[EXERCISE GOAL]:
Exact transcription of the following records is needed, with every picture dropped.

[Collection entries]
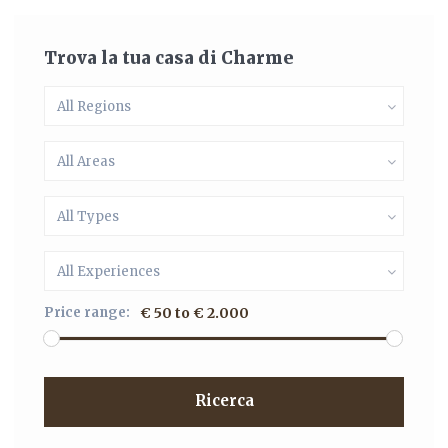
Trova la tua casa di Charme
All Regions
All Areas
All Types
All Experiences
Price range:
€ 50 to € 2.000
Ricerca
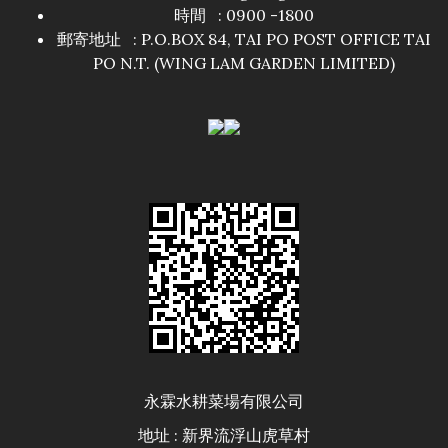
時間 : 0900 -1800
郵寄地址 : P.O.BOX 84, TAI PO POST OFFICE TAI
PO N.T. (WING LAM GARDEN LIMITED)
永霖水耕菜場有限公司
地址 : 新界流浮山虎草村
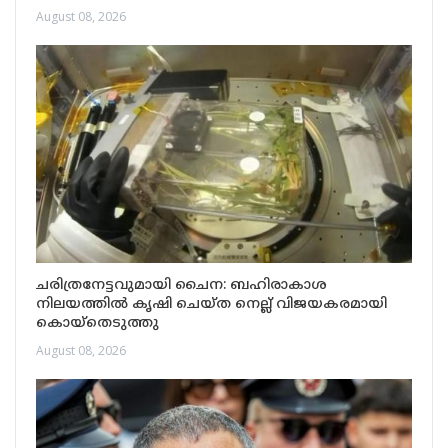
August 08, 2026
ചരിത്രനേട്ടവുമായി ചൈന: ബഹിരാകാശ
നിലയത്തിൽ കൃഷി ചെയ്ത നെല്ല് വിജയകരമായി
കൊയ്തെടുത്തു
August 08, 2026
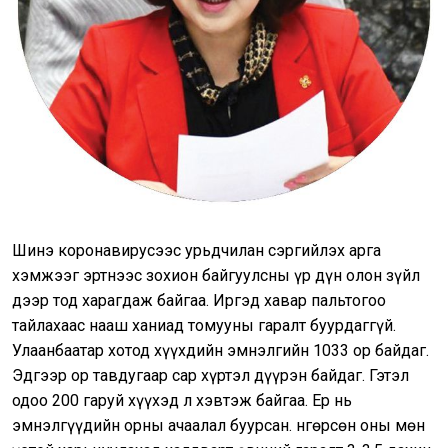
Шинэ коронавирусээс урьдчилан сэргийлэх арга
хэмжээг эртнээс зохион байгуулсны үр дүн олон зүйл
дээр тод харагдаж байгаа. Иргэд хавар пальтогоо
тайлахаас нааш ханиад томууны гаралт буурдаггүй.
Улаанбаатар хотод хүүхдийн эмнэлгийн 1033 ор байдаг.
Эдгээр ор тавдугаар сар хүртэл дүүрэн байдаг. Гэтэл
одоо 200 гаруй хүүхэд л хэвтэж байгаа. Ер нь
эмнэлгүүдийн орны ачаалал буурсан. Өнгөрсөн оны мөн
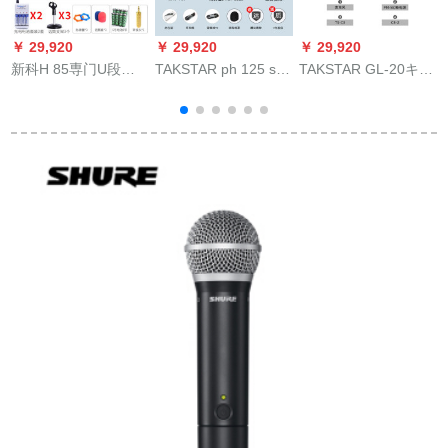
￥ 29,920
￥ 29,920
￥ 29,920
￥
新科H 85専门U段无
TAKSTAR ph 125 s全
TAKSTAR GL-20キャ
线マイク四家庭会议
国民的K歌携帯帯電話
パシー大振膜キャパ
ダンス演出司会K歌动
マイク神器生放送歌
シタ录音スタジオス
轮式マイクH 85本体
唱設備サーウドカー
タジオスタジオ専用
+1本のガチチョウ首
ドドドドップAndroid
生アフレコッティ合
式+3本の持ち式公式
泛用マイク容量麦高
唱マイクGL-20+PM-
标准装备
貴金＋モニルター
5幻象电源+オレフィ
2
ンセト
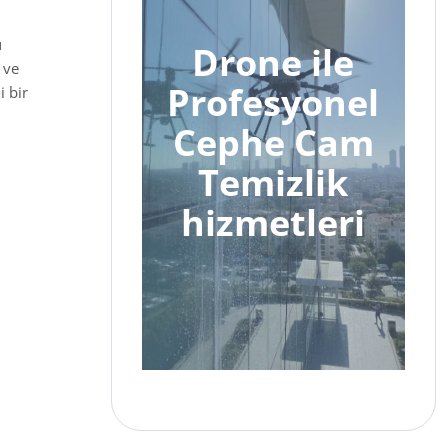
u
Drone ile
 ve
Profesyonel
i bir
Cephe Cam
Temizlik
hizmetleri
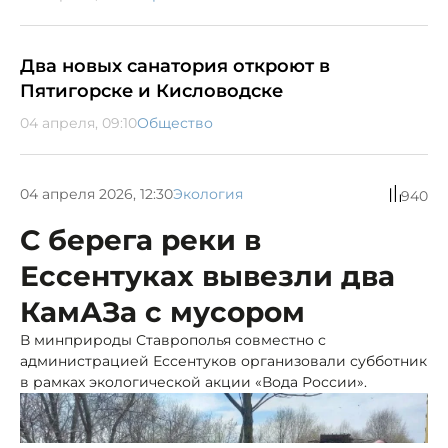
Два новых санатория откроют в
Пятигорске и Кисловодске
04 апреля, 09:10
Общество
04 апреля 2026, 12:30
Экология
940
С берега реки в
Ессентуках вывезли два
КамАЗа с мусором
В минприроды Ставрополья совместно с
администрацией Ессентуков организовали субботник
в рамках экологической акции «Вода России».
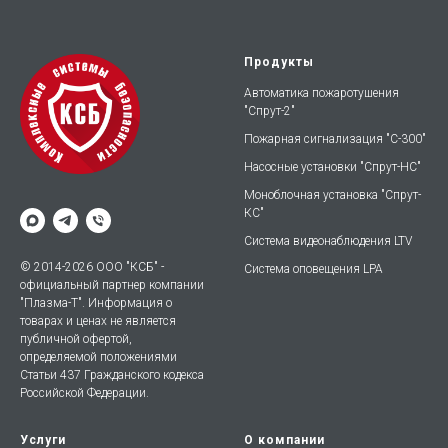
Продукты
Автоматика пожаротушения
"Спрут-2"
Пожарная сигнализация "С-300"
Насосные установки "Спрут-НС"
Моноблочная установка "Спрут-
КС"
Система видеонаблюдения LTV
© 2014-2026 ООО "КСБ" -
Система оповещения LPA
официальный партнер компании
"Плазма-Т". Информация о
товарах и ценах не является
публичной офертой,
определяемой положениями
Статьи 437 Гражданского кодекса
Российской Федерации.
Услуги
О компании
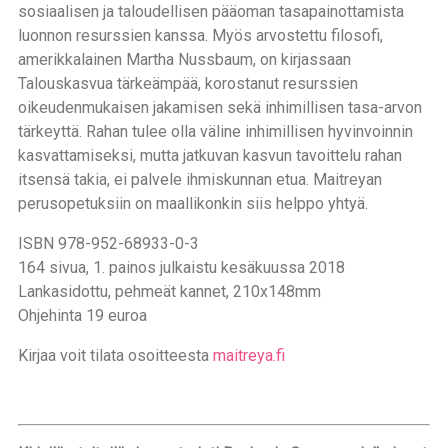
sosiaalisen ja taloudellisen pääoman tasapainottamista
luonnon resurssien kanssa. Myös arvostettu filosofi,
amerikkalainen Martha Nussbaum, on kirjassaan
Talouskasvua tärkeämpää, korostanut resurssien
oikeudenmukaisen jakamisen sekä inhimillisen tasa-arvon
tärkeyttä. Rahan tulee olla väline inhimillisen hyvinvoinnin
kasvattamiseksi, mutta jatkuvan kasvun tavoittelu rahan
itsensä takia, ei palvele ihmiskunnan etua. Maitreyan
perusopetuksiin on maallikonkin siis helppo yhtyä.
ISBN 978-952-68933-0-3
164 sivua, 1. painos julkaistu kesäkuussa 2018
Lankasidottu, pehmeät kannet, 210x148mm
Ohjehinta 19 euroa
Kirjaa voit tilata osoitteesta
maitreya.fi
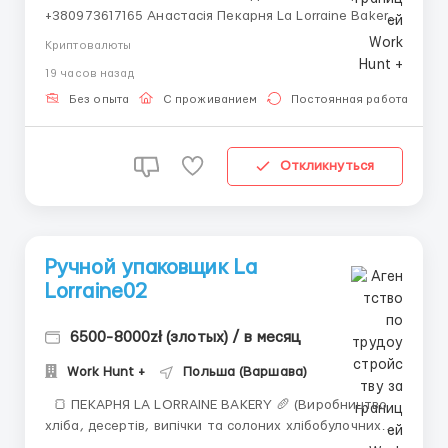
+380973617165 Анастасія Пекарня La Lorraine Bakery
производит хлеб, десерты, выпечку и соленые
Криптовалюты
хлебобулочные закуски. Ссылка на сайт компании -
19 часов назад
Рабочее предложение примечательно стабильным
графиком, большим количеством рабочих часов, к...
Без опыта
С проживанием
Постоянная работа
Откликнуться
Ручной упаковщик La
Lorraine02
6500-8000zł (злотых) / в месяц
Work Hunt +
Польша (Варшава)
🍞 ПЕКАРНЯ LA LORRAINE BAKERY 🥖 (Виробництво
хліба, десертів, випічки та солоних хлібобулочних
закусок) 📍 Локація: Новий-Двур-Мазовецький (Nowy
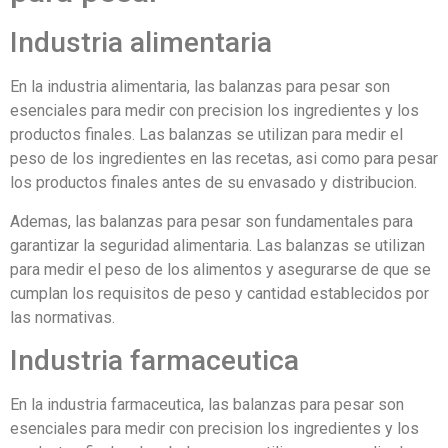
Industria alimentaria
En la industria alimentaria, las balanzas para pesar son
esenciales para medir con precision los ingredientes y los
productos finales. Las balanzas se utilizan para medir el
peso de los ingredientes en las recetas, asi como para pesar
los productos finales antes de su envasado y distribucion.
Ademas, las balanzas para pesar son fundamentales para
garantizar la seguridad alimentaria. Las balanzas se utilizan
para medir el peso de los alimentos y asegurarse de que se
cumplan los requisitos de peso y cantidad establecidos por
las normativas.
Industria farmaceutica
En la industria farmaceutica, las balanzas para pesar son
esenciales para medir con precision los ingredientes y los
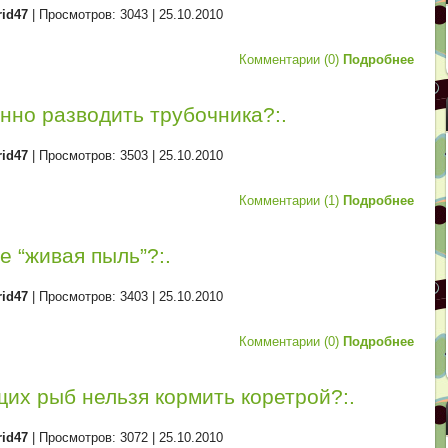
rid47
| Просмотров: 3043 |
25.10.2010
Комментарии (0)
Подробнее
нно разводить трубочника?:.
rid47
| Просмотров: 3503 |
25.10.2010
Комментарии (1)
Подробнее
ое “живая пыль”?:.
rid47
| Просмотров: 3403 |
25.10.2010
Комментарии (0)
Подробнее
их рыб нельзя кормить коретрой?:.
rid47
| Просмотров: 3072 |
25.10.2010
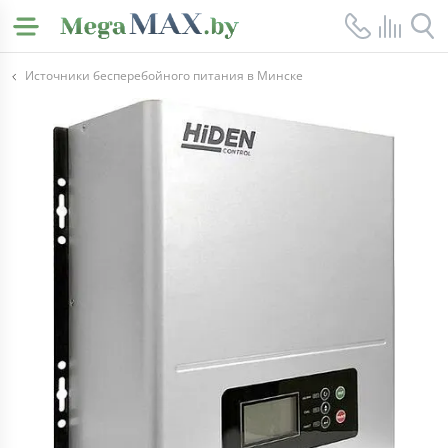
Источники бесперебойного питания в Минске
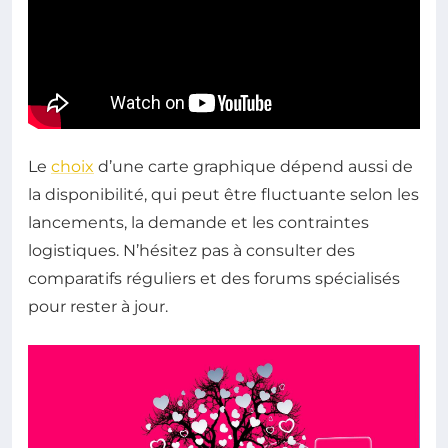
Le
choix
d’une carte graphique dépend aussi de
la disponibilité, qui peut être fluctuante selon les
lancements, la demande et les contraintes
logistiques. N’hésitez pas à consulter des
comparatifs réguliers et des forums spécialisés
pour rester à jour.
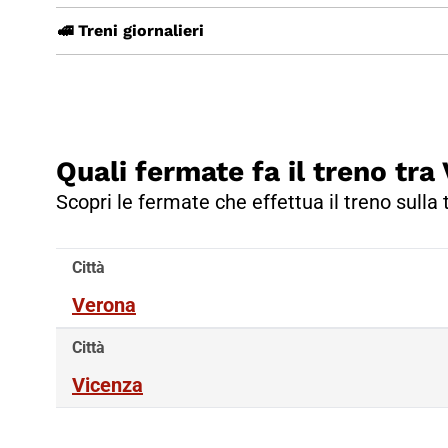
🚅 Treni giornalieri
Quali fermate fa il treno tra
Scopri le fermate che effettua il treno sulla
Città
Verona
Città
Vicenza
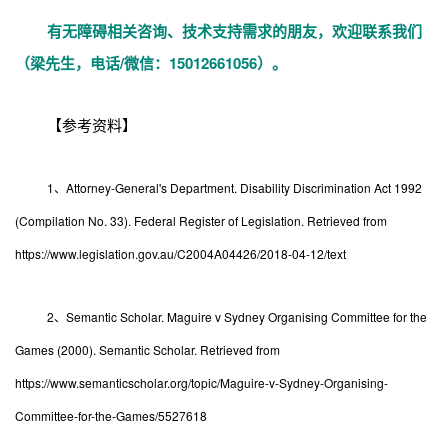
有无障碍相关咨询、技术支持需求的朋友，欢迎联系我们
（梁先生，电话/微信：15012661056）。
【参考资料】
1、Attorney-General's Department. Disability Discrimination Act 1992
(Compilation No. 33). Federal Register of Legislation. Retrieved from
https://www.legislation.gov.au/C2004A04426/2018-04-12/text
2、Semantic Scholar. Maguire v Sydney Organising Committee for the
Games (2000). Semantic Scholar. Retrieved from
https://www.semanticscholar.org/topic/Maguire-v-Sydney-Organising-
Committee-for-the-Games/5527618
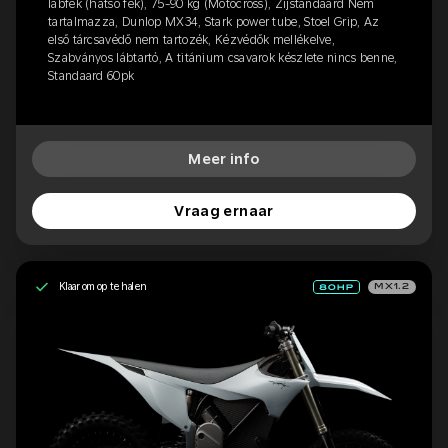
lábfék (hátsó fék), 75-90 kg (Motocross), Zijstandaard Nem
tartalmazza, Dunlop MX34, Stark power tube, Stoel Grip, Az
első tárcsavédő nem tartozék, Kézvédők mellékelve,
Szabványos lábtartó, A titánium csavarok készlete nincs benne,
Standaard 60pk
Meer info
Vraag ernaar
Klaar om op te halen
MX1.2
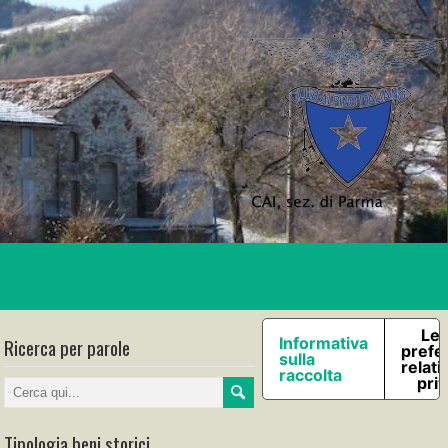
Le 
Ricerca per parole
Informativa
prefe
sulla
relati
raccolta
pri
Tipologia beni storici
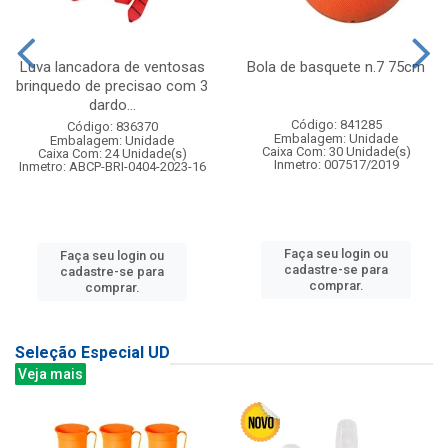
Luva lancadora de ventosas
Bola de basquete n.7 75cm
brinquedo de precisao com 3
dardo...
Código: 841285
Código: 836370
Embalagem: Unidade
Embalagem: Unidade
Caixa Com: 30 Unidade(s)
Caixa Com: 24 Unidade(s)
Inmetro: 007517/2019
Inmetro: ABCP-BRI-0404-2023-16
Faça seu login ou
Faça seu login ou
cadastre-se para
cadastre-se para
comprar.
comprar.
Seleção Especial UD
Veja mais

[EXERCISE SOLUTION]:
Trova la tua casa di Charme
All Regions
All Areas
All Types
All Experiences
Price range:
€ 50 to € 2.000
Ricerca
時間 : 0900 -1800
郵寄地址 : P.O.BOX 84, TAI PO POST OFFICE TAI
PO N.T. (WING LAM GARDEN LIMITED)
永霖水耕菜場有限公司
地址 : 新界流浮山虎草村
August 08, 2026
ചരിത്രനേട്ടവുമായി ചൈന: ബഹിരാകാശ
നിലയത്തിൽ കൃഷി ചെയ്ത നെല്ല് വിജയകരമായി
കൊയ്തെടുത്തു
August 08, 2026
Шинэ коронавирусээс урьдчилан сэргийлэх арга
хэмжээг эртнээс зохион байгуулсны үр дүн олон зүйл
дээр тод харагдаж байгаа. Иргэд хавар пальтогоо
тайлахаас нааш ханиад томууны гаралт буурдаггүй.
Улаанбаатар хотод хүүхдийн эмнэлгийн 1033 ор байдаг.
Эдгээр ор тавдугаар сар хүртэл дүүрэн байдаг. Гэтэл
одоо 200 гаруй хүүхэд л хэвтэж байгаа. Ер нь
эмнэлгүүдийн орны ачаалал буурсан. Өнгөрсөн оны мөн
￥ 29,920
￥ 29,920
￥ 29,920
￥
新科H 85専门U段无
TAKSTAR ph 125 s全
TAKSTAR GL-20キャ
线マイク四家庭会议
国民的K歌携帯帯電話
パシー大振膜キャパ
ダンス演出司会K歌动
マイク神器生放送歌
シタ录音スタジオス
轮式マイクH 85本体
唱設備サーウドカー
タジオスタジオ専用
+1本のガチチョウ首
ドドドドップAndroid
生アフレコッティ合
式+3本の持ち式公式
泛用マイク容量麦高
唱マイクGL-20+PM-
标准装备
貴金＋モニルター
5幻象电源+オレフィ
2
ンセト
u
Drone ile
 ve
Profesyonel
i bir
Cephe Cam
Temizlik
hizmetleri
Два новых санатория откроют в
Пятигорске и Кисловодске
04 апреля, 09:10
Общество
04 апреля 2026, 12:30
Экология
940
С берега реки в
Ессентуках вывезли два
КамАЗа с мусором
В минприроды Ставрополья совместно с
администрацией Ессентуков организовали субботник
в рамках экологической акции «Вода России».
Продукты
Автоматика пожаротушения
"Спрут-2"
Пожарная сигнализация "С-300"
Насосные установки "Спрут-НС"
Моноблочная установка "Спрут-
КС"
Система видеонаблюдения LTV
© 2014-2026 ООО "КСБ" -
Система оповещения LPA
официальный партнер компании
"Плазма-Т". Информация о
товарах и ценах не является
публичной офертой,
определяемой положениями
Статьи 437 Гражданского кодекса
Российской Федерации.
Услуги
О компании
sosiaalisen ja taloudellisen pääoman tasapainottamista
luonnon resurssien kanssa. Myös arvostettu filosofi,
amerikkalainen Martha Nussbaum, on kirjassaan
Talouskasvua tärkeämpää, korostanut resurssien
oikeudenmukaisen jakamisen sekä inhimillisen tasa-arvon
tärkeyttä. Rahan tulee olla väline inhimillisen hyvinvoinnin
kasvattamiseksi, mutta jatkuvan kasvun tavoittelu rahan
itsensä takia, ei palvele ihmiskunnan etua. Maitreyan
perusopetuksiin on maallikonkin siis helppo yhtyä.
ISBN 978-952-68933-0-3
164 sivua, 1. painos julkaistu kesäkuussa 2018
Lankasidottu, pehmeät kannet, 210x148mm
Ohjehinta 19 euroa
Kirjaa voit tilata osoitteesta
maitreya.fi
+380973617165 Анастасія Пекарня La Lorraine Bakery
производит хлеб, десерты, выпечку и соленые
Криптовалюты
хлебобулочные закуски. Ссылка на сайт компании -
19 часов назад
Рабочее предложение примечательно стабильным
графиком, большим количеством рабочих часов, к...
Без опыта
С проживанием
Постоянная работа
Откликнуться
Ручной упаковщик La
Lorraine02
6500-8000zł (злотых) / в месяц
Work Hunt +
Польша (Варшава)
🍞 ПЕКАРНЯ LA LORRAINE BAKERY 🥖 (Виробництво
хліба, десертів, випічки та солоних хлібобулочних
закусок) 📍 Локація: Новий-Двур-Мазовецький (Nowy
Industria alimentaria
En la industria alimentaria, las balanzas para pesar son
esenciales para medir con precision los ingredientes y los
productos finales. Las balanzas se utilizan para medir el
peso de los ingredientes en las recetas, asi como para pesar
los productos finales antes de su envasado y distribucion.
Ademas, las balanzas para pesar son fundamentales para
garantizar la seguridad alimentaria. Las balanzas se utilizan
para medir el peso de los alimentos y asegurarse de que se
cumplan los requisitos de peso y cantidad establecidos por
las normativas.
Industria farmaceutica
En la industria farmaceutica, las balanzas para pesar son
esenciales para medir con precision los ingredientes y los
rid47
| Просмотров: 3043 |
25.10.2010
Комментарии (0)
Подробнее
нно разводить трубочника?:.
rid47
| Просмотров: 3503 |
25.10.2010
Комментарии (1)
Подробнее
ое “живая пыль”?:.
rid47
| Просмотров: 3403 |
25.10.2010
Комментарии (0)
Подробнее
их рыб нельзя кормить коретрой?:.
rid47
| Просмотров: 3072 |
25.10.2010
Источники бесперебойного питания в Минске
Le
choix
d’une carte graphique dépend aussi de
la disponibilité, qui peut être fluctuante selon les
lancements, la demande et les contraintes
logistiques. N’hésitez pas à consulter des
comparatifs réguliers et des forums spécialisés
pour rester à jour.
🚅 Treni giornalieri
Quali fermate fa il treno tra
Scopri le fermate che effettua il treno sulla
Città
Verona
Città
Vicenza
有无障碍相关咨询、技术支持需求的朋友，欢迎联系我们
（梁先生，电话/微信：15012661056）。
【参考资料】
1、Attorney-General's Department. Disability Discrimination Act 1992
(Compilation No. 33). Federal Register of Legislation. Retrieved from
https://www.legislation.gov.au/C2004A04426/2018-04-12/text
2、Semantic Scholar. Maguire v Sydney Organising Committee for the
Games (2000). Semantic Scholar. Retrieved from
https://www.semanticscholar.org/topic/Maguire-v-Sydney-Organising-
Committee-for-the-Games/5527618
lábfék (hátsó fék), 75-90 kg (Motocross), Zijstandaard Nem
tartalmazza, Dunlop MX34, Stark power tube, Stoel Grip, Az
első tárcsavédő nem tartozék, Kézvédők mellékelve,
Szabványos lábtartó, A titánium csavarok készlete nincs benne,
Standaard 60pk
Meer info
Vraag ernaar
Klaar om op te halen
MX1.2
Le 
Ricerca per parole
Informativa
prefe
sulla
relati
raccolta
pri
Tipologia beni storici
Luva lancadora de ventosas
Bola de basquete n.7 75cm
brinquedo de precisao com 3
dardo...
Código: 841285
Código: 836370
Embalagem: Unidade
Embalagem: Unidade
Caixa Com: 30 Unidade(s)
Caixa Com: 24 Unidade(s)
Inmetro: 007517/2019
Inmetro: ABCP-BRI-0404-2023-16
Faça seu login ou
Faça seu login ou
cadastre-se para
cadastre-se para
comprar.
comprar.
Seleção Especial UD
Veja mais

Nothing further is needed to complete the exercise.